(Activity): Word for word, print out all of the data, omitting every image.

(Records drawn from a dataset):
────────────────────────────────────────

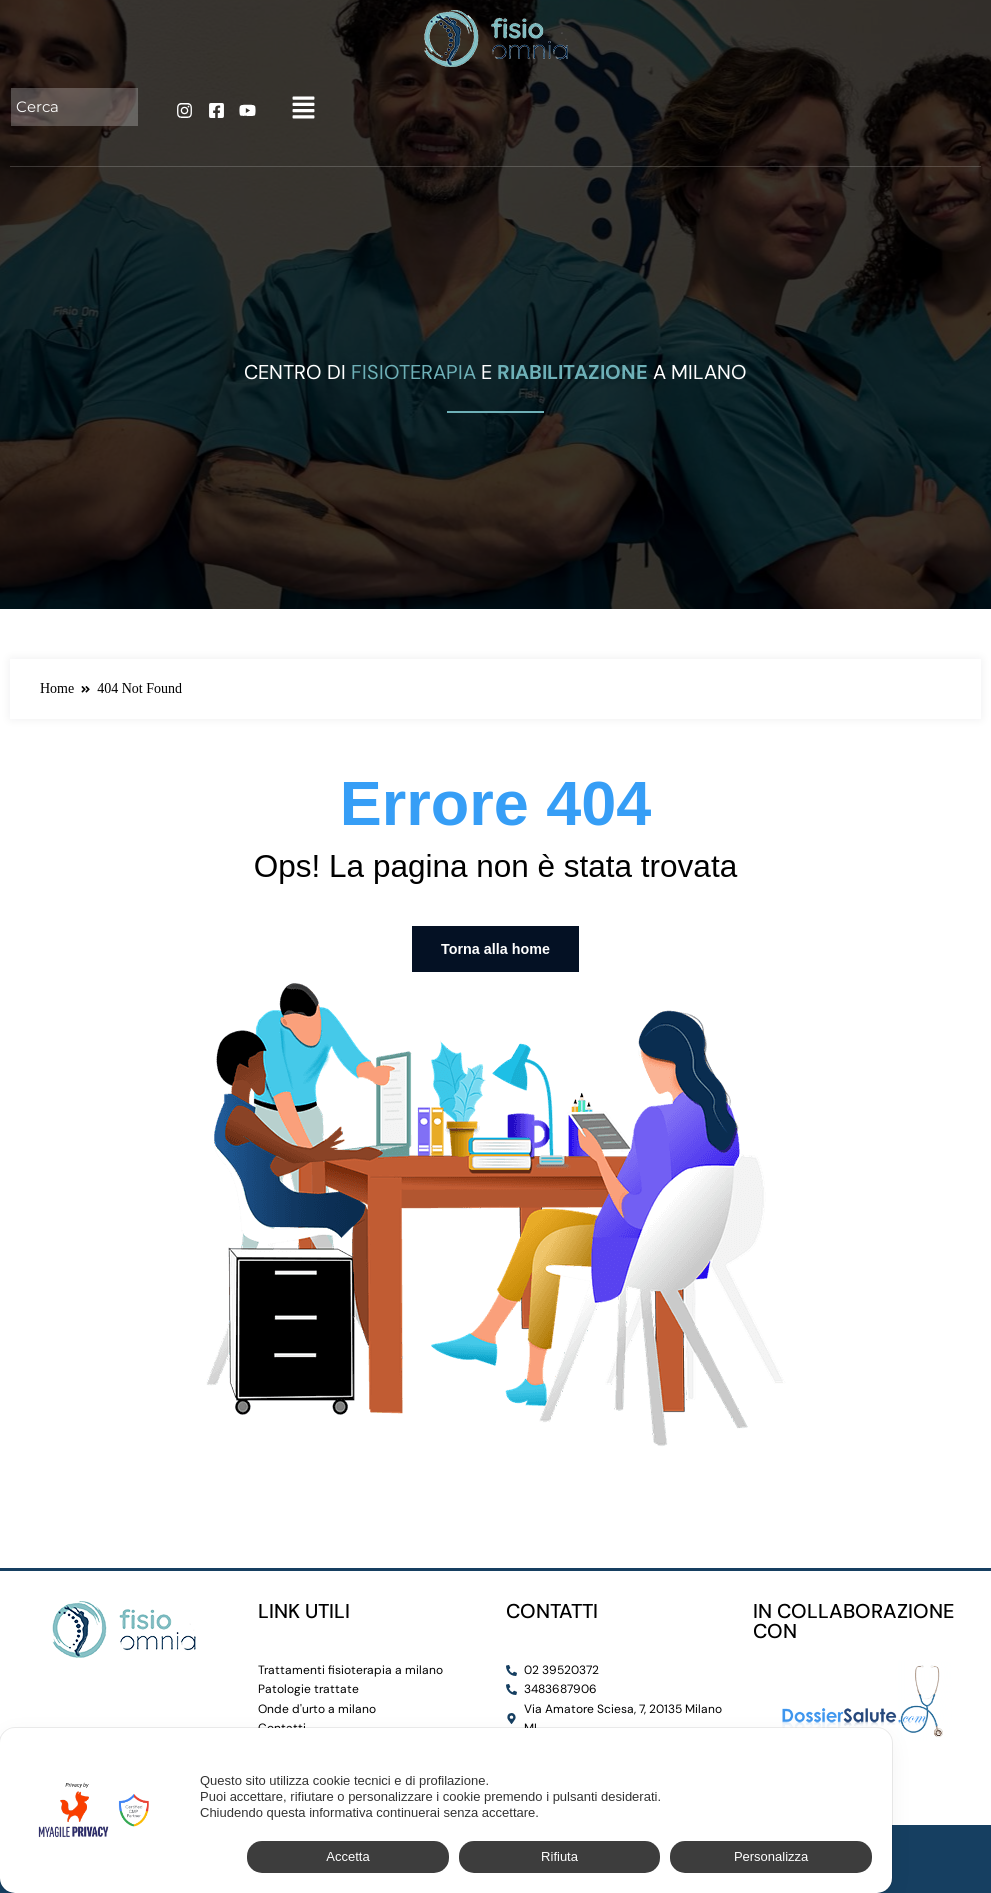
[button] (303, 109)
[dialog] (446, 1810)
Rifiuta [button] (559, 1856)
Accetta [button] (347, 1856)
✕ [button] (866, 1754)
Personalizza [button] (771, 1856)
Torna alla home (495, 949)
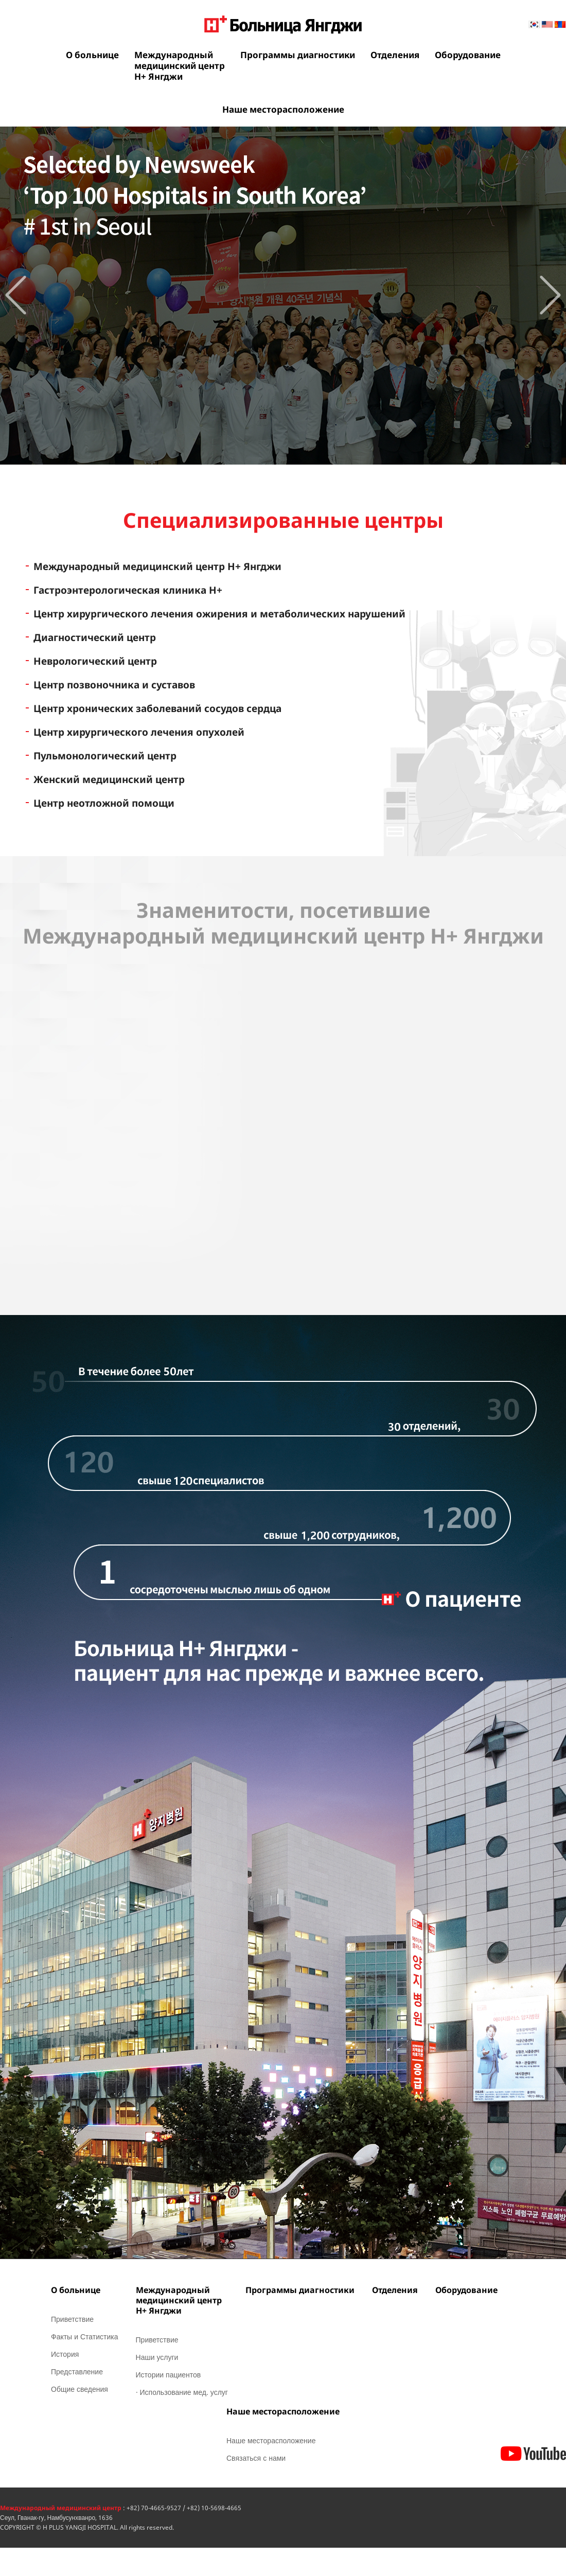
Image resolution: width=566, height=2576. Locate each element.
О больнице (92, 55)
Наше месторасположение (283, 109)
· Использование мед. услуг (182, 2392)
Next (550, 295)
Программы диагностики (297, 55)
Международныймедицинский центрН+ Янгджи (179, 65)
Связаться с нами (256, 2458)
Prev (15, 295)
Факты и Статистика (84, 2336)
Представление (77, 2371)
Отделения (394, 55)
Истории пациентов (168, 2374)
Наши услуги (157, 2357)
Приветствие (72, 2319)
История (65, 2354)
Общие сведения (79, 2389)
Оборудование (468, 55)
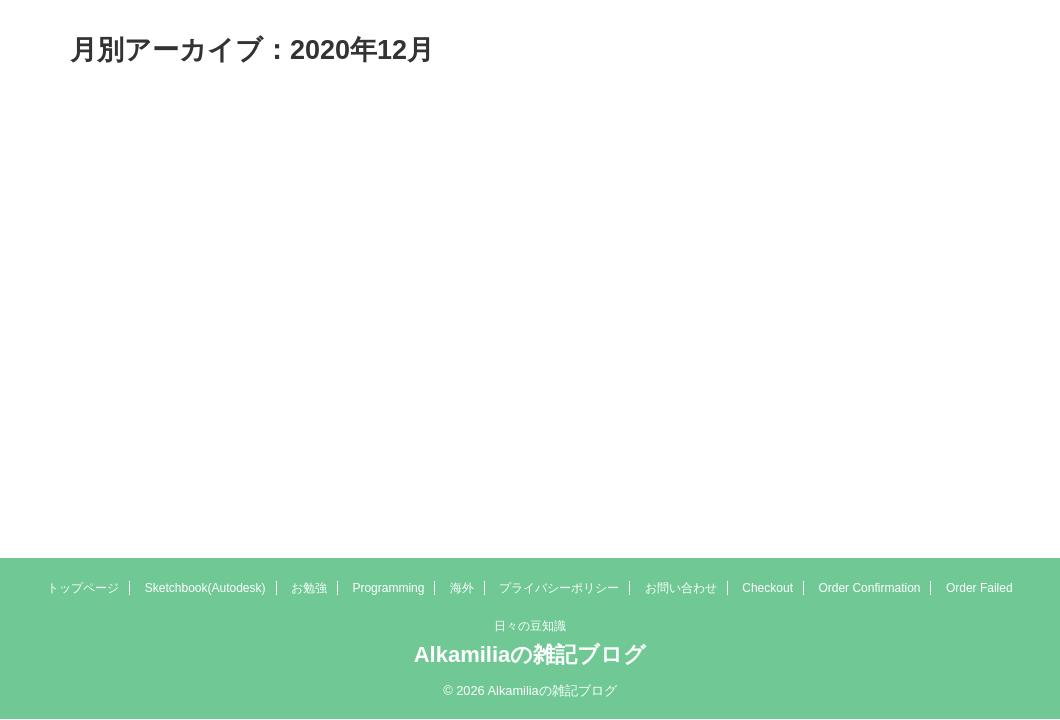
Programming (388, 588)
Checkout (767, 588)
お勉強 (309, 588)
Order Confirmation (869, 588)
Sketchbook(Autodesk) (205, 588)
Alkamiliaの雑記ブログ (530, 654)
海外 (462, 588)
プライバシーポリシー (559, 588)
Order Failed (979, 588)
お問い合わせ (681, 588)
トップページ (83, 588)
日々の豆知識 (530, 626)
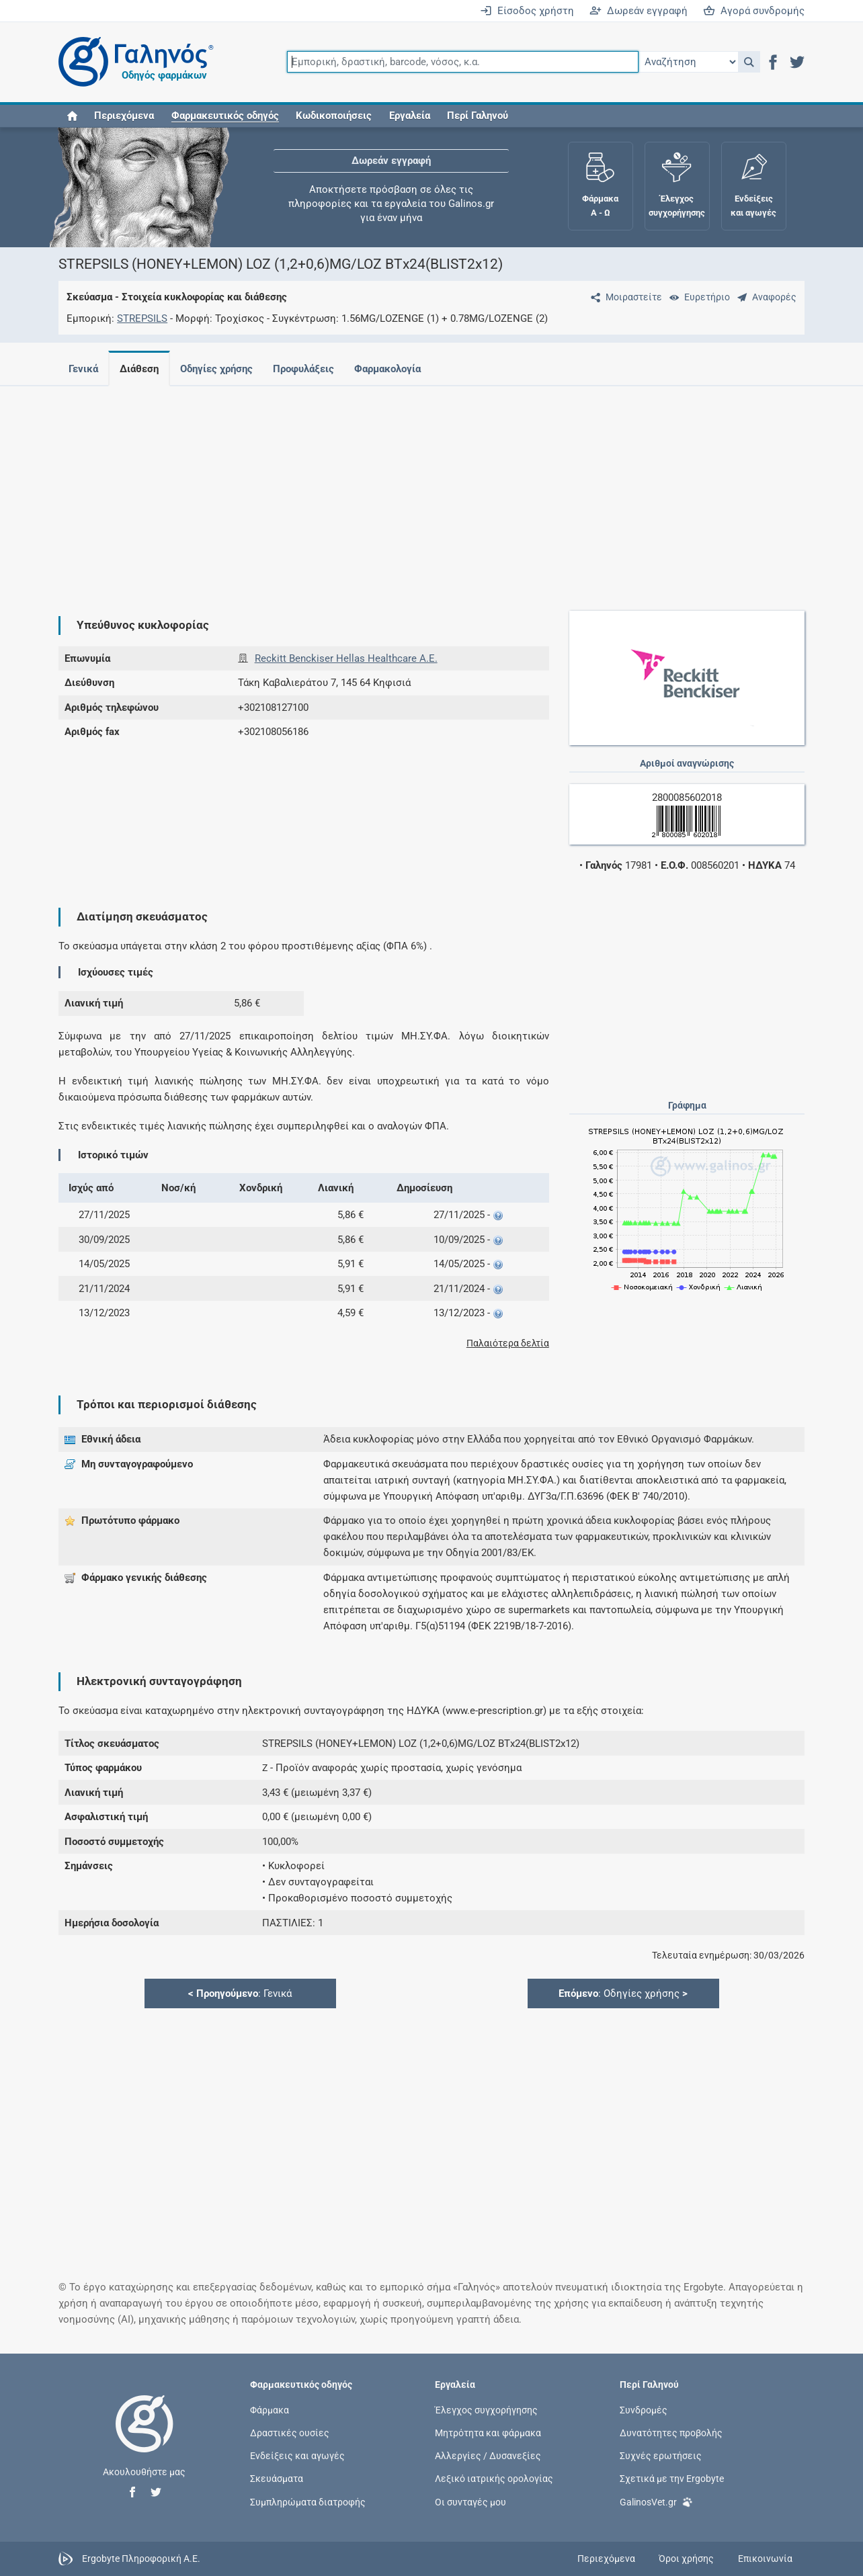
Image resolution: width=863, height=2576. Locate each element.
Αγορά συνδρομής (754, 11)
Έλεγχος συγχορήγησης (486, 2410)
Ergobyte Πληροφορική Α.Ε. (141, 2557)
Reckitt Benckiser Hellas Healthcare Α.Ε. (346, 658)
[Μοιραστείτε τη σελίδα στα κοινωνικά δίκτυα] (623, 297)
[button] (749, 62)
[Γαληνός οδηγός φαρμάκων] (132, 62)
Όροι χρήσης (686, 2558)
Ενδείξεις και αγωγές (297, 2455)
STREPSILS (142, 318)
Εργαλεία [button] (409, 116)
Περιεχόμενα (124, 116)
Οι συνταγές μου (470, 2501)
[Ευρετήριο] (697, 297)
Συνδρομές (643, 2410)
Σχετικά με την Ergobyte (672, 2478)
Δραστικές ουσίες (289, 2433)
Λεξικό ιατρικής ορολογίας (494, 2478)
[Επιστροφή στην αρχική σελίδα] (144, 2437)
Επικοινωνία (765, 2558)
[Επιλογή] (688, 62)
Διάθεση (141, 369)
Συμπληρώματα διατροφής (308, 2501)
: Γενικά (240, 1993)
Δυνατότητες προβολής (671, 2433)
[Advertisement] (431, 490)
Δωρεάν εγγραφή (638, 11)
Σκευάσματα (276, 2478)
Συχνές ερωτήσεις (661, 2455)
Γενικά (83, 369)
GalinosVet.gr (656, 2501)
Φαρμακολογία (398, 369)
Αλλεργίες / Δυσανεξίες (488, 2455)
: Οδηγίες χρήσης (623, 1993)
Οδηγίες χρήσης (222, 369)
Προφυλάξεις (311, 369)
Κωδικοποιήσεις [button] (334, 116)
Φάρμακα (269, 2410)
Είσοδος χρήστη (527, 11)
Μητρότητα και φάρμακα (488, 2433)
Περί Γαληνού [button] (477, 116)
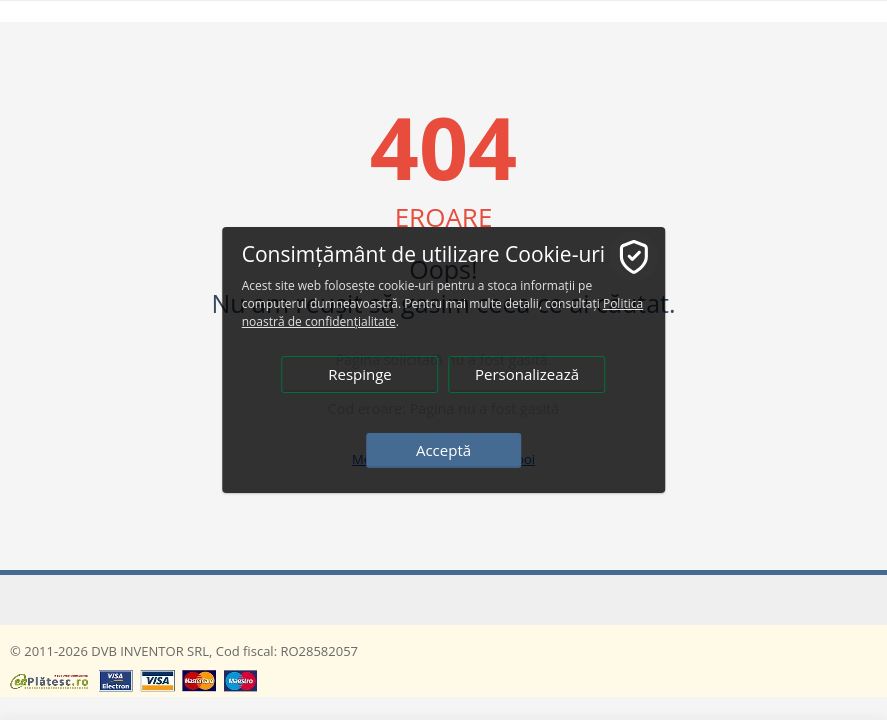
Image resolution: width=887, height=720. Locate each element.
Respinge (360, 374)
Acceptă (443, 450)
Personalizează (527, 374)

────────────────────────────────────────

(Solved exercise):
[button] (303, 109)
[dialog] (446, 1810)
Rifiuta [button] (559, 1856)
Accetta [button] (347, 1856)
✕ [button] (866, 1754)
Personalizza [button] (771, 1856)
Torna alla home (495, 949)
Image resolution: width=566, height=2576. Locate each element.
О больнице (92, 55)
Наше месторасположение (283, 109)
· Использование мед. услуг (182, 2392)
Next (550, 295)
Программы диагностики (297, 55)
Международныймедицинский центрН+ Янгджи (179, 65)
Связаться с нами (256, 2458)
Prev (15, 295)
Факты и Статистика (84, 2336)
Представление (77, 2371)
Отделения (394, 55)
Истории пациентов (168, 2374)
Наши услуги (157, 2357)
Приветствие (72, 2319)
История (65, 2354)
Общие сведения (79, 2389)
Оборудование (468, 55)
Programming (388, 588)
Checkout (767, 588)
お勉強 (309, 588)
Order Confirmation (869, 588)
Sketchbook(Autodesk) (205, 588)
Alkamiliaの雑記ブログ (530, 654)
海外 (462, 588)
プライバシーポリシー (559, 588)
Order Failed (979, 588)
お問い合わせ (681, 588)
トップページ (83, 588)
日々の豆知識 (530, 626)
Image resolution: width=863, height=2576. Locate each element.
Αγορά συνδρομής (754, 11)
Έλεγχος συγχορήγησης (486, 2410)
Ergobyte Πληροφορική Α.Ε. (141, 2557)
Reckitt Benckiser Hellas Healthcare Α.Ε. (346, 658)
[Μοιραστείτε τη σελίδα στα κοινωνικά δίκτυα] (623, 297)
[button] (749, 62)
[Γαληνός οδηγός φαρμάκων] (132, 62)
Όροι χρήσης (686, 2558)
Ενδείξεις και αγωγές (297, 2455)
STREPSILS (142, 318)
Εργαλεία [button] (409, 116)
Περιεχόμενα (124, 116)
Οι συνταγές μου (470, 2501)
[Ευρετήριο] (697, 297)
Συνδρομές (643, 2410)
Σχετικά με την Ergobyte (672, 2478)
Δραστικές ουσίες (289, 2433)
Λεξικό ιατρικής ορολογίας (494, 2478)
[Επιστροφή στην αρχική σελίδα] (144, 2437)
Επικοινωνία (765, 2558)
[Επιλογή] (688, 62)
Διάθεση (141, 369)
Συμπληρώματα διατροφής (308, 2501)
: Γενικά (240, 1993)
Δυνατότητες προβολής (671, 2433)
[Advertisement] (431, 490)
Δωρεάν εγγραφή (638, 11)
Σκευάσματα (276, 2478)
Συχνές ερωτήσεις (661, 2455)
Γενικά (83, 369)
GalinosVet.gr (656, 2501)
Φαρμακολογία (398, 369)
Αλλεργίες / Δυσανεξίες (488, 2455)
: Οδηγίες χρήσης (623, 1993)
Οδηγίες χρήσης (222, 369)
Προφυλάξεις (311, 369)
Κωδικοποιήσεις [button] (334, 116)
Φάρμακα (269, 2410)
Είσοδος χρήστη (527, 11)
Μητρότητα και φάρμακα (488, 2433)
Περί Γαληνού [button] (477, 116)
Image resolution: width=887, height=720. Locate each element.
Respinge (360, 374)
Acceptă (443, 450)
Personalizează (527, 374)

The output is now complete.